El diablo estiró sus garras para agarrar el violín, en el que apoyó su dura barbilla. Durante unos minutos, la melodía ascendió y se arremolinó en el calabozo. Era melancólica y nostálgica. A veces sonaba armoniosa, como si representara al Cielo, y otras desafinada, como si describiera el infierno. La música de Giuseppe era una poesía de ambos mundos.

Mientras tanto, Tartini, apoyado en la puerta del calabozo, derramaba lágrimas de dolor en forma de diminutas perlas.

Cuando acabó de tocar, Giuseppe apartó el violín y requirió la atención del ángel:

–Tartini, amigo mío… Dímelo ya. ¿Qué han sentenciado?

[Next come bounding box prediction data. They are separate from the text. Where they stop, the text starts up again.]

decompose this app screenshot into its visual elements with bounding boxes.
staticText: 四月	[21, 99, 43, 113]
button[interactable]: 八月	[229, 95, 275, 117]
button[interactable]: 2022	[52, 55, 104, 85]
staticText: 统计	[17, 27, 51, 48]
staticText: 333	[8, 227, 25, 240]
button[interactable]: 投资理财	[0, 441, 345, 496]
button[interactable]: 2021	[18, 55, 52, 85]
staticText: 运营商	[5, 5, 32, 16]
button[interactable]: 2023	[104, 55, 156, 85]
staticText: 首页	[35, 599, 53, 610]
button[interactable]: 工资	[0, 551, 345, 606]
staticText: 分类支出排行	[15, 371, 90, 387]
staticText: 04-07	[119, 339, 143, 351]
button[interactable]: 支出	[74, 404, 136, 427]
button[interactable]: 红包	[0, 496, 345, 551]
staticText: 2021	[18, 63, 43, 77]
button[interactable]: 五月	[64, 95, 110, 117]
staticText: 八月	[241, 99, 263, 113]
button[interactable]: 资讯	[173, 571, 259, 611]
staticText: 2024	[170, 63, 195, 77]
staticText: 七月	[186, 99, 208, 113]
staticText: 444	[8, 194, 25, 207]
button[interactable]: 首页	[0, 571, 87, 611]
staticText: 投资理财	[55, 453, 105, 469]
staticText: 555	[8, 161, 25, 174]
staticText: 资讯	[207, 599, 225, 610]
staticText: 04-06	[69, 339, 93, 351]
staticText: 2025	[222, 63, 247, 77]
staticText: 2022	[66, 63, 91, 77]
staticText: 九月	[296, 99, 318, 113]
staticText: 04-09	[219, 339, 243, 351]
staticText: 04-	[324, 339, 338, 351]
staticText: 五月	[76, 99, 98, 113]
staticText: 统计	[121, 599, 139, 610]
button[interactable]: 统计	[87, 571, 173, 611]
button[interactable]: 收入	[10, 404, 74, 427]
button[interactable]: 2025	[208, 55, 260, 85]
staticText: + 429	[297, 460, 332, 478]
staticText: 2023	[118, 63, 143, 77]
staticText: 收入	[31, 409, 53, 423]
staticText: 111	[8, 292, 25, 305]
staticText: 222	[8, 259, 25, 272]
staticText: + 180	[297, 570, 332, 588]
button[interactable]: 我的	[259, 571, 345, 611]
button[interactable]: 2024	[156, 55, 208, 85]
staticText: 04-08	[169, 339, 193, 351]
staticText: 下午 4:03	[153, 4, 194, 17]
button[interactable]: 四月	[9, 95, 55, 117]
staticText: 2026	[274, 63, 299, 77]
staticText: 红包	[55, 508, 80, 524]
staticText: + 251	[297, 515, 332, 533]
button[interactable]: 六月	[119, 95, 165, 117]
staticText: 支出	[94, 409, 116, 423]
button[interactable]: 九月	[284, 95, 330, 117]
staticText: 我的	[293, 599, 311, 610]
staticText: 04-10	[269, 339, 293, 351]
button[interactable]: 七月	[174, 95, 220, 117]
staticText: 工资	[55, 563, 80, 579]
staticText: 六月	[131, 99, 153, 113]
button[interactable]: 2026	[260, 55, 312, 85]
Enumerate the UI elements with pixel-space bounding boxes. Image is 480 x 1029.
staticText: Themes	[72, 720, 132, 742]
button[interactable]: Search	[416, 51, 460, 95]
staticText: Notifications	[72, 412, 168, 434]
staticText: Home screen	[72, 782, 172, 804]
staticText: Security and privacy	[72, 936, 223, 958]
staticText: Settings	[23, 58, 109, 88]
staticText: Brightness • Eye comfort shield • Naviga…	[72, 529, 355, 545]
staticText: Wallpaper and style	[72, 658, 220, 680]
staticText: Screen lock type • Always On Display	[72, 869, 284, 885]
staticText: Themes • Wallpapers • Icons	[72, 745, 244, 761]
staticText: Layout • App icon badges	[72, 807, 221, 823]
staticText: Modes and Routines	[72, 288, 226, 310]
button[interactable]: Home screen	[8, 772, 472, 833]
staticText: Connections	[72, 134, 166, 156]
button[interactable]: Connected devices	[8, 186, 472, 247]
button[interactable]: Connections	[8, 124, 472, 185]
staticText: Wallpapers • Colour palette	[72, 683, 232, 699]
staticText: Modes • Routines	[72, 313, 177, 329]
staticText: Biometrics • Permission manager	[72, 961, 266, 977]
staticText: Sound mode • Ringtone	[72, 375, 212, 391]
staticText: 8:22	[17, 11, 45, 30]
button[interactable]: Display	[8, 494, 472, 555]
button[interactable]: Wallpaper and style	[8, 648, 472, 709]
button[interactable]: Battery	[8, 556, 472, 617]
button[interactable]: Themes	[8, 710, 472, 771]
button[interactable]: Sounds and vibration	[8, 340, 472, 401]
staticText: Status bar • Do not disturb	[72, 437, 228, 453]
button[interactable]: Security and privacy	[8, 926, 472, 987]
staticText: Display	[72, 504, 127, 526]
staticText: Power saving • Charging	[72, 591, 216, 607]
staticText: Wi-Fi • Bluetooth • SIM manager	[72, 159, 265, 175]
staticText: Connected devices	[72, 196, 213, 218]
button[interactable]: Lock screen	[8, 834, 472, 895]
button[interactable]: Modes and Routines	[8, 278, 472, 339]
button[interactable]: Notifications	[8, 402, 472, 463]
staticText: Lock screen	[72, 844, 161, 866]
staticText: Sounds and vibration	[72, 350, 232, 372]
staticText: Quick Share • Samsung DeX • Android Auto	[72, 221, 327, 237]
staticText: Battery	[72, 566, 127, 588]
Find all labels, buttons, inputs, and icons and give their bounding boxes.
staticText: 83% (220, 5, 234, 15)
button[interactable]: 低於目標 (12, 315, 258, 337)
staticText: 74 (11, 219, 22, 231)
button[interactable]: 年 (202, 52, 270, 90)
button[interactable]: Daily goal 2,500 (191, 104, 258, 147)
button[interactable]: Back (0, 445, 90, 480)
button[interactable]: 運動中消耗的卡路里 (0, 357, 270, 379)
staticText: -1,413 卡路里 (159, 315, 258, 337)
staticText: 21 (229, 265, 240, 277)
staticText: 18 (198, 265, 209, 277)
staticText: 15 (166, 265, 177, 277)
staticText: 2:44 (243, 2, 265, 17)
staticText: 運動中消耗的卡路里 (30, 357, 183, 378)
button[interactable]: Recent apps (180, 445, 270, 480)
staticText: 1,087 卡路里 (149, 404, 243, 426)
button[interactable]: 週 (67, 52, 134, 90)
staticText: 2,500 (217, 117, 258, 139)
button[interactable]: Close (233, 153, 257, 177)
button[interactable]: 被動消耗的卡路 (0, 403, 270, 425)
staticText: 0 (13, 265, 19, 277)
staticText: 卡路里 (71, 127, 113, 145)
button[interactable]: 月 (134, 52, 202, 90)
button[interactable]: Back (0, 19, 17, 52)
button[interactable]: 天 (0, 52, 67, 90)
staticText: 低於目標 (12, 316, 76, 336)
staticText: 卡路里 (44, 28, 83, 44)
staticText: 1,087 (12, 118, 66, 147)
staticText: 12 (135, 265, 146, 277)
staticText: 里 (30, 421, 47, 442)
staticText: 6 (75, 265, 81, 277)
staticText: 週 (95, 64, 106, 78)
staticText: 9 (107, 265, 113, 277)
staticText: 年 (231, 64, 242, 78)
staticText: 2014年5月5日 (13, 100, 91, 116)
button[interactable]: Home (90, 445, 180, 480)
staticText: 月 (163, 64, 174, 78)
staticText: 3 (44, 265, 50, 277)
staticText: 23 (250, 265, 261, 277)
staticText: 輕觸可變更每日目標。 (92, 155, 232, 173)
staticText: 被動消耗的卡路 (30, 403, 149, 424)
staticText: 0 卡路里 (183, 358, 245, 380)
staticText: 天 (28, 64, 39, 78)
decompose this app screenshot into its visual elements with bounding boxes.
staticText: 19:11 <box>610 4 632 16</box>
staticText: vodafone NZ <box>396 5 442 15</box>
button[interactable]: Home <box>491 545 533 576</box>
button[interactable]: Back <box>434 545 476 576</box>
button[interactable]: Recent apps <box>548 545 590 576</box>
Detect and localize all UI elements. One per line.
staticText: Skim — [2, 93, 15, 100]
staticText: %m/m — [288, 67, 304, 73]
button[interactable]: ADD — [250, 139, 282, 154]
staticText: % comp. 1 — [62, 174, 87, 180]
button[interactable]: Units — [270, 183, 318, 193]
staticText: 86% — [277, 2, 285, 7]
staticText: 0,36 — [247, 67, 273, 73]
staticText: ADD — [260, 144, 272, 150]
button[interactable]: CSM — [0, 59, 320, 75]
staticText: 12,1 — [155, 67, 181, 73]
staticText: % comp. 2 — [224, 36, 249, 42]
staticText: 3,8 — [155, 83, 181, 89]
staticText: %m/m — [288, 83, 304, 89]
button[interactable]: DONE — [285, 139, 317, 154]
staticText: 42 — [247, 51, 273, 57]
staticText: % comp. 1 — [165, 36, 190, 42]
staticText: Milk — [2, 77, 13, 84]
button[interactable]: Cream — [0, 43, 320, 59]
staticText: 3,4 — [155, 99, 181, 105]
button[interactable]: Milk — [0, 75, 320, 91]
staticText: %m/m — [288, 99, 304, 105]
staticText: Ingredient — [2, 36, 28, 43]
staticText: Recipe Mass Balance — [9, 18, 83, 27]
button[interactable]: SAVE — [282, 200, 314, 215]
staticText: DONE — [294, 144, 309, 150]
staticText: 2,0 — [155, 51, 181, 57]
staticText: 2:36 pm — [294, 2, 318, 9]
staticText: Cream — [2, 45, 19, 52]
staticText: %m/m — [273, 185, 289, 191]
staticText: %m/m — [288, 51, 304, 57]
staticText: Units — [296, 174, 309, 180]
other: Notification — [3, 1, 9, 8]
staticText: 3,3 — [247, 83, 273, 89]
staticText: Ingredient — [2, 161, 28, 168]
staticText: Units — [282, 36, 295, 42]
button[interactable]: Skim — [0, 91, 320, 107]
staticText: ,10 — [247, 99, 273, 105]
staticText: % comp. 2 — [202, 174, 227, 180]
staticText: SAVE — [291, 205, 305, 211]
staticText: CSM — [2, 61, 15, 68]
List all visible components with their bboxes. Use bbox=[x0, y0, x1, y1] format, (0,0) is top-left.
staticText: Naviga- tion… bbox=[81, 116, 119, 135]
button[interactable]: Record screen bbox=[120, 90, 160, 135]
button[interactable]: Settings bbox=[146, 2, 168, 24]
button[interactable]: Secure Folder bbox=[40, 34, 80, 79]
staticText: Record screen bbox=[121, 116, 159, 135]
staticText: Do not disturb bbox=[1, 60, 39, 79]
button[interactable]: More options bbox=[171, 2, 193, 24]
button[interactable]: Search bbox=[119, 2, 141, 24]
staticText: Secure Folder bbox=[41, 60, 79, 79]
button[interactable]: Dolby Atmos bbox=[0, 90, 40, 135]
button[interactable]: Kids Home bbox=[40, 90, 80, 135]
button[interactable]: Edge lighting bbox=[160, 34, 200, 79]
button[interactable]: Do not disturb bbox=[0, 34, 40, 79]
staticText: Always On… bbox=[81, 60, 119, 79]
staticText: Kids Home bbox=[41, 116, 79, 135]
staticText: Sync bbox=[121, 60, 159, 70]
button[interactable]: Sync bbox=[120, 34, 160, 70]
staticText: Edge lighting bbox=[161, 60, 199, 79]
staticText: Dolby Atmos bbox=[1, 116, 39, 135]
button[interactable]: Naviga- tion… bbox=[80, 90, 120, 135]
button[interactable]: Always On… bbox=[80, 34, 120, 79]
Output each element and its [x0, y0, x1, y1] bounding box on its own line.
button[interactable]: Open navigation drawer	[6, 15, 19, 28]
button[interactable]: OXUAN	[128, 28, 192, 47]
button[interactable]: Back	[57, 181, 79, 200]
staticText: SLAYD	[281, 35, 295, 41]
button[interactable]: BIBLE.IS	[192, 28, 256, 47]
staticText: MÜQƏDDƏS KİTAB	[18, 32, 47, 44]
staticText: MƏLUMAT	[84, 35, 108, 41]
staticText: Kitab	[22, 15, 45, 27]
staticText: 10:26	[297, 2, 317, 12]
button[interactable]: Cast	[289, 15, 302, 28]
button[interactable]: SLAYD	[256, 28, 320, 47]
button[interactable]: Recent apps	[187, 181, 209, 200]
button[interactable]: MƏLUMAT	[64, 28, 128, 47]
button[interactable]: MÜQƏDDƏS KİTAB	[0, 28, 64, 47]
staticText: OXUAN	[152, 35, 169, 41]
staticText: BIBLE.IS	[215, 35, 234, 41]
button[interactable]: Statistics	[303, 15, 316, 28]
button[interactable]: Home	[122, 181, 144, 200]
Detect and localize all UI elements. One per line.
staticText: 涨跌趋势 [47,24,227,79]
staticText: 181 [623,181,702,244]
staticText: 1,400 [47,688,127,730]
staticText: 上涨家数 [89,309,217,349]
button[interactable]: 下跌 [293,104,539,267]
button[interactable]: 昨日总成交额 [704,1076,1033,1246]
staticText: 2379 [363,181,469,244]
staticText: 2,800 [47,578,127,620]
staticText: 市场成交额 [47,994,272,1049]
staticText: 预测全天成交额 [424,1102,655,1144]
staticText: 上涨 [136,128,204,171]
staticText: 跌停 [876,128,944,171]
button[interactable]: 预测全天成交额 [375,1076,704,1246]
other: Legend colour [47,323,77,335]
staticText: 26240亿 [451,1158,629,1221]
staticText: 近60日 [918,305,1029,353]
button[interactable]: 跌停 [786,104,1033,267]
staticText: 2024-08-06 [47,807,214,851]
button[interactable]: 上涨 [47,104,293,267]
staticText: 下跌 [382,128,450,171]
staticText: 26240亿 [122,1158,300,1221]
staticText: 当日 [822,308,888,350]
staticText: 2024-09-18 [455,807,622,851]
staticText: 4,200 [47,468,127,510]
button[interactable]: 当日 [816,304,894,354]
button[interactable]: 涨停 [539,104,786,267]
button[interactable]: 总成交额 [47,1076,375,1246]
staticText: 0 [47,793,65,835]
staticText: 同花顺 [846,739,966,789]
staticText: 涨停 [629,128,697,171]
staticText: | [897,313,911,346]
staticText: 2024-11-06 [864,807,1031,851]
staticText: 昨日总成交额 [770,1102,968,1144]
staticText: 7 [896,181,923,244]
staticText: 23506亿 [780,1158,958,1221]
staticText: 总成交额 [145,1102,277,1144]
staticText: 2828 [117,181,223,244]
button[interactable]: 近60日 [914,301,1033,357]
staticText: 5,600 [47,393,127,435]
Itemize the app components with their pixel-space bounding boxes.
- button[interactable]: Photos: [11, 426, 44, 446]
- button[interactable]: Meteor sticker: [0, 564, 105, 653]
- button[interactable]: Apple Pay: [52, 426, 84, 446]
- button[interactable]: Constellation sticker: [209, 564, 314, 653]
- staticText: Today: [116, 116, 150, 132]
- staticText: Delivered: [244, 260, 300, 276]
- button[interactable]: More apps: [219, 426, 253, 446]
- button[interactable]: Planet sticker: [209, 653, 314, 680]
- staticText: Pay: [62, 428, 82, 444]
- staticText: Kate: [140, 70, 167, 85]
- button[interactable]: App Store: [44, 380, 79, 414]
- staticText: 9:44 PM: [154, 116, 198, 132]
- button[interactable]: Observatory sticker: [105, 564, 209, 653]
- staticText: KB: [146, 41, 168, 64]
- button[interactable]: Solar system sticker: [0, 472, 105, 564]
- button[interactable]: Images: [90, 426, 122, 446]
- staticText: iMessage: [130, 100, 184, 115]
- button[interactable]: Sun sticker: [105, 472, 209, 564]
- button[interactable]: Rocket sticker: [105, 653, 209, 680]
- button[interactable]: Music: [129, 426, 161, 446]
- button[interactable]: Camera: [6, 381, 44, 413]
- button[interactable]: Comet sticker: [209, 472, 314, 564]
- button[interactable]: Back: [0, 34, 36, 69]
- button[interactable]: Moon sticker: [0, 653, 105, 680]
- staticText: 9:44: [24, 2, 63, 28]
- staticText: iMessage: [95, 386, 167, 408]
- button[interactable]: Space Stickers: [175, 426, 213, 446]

El ángel tardó en responderle.

–En los juzgados se congregaron multitud de los tuyos y de los míos en un fuerte barullo, una mezcla agridulce de voces; ya sabes. Salieron los testigos que te habían visto tocar el violín a las almas en los infiernos. Luego se dictó la sentencia. Dijeron cosas horribles, se barajaron torturas y delirios… y me acusaron de ser tu cómplice.

Guiseppe escuchó los sollozos de Tartini tras el portón

.–Sigue, sigue; te lo suplico –le pidió el diablillo.

–No puedo –contestó.

–¿Por qué?

–Giuseppe –dijo entre sollozos–. Yo… yo…

El demonio estiró el brazo a través de los barrotes y apretó las manos del ángel con cariño.

–Negué haberte conocido. Negué nuestra amistad… Te negué, a ti, mi mejor amigo –. Se produjo un largo silencio que estranguló el marmóreo corazón del ángel–. –¿Giuseppe?… ¡Háblame, te lo pido! –pero el diablo no abrió la boca–. ¡Perdóname, por lo que más quieras! ¡Me arrepiento de corazón! ¿Giuseppe?

Tartini se asomó de puntillas para ver el interior del calabozo, en donde solo quedaban unas cenizas humeantes y el quebradizo corazón de Giuseppe apoyado junto al violín.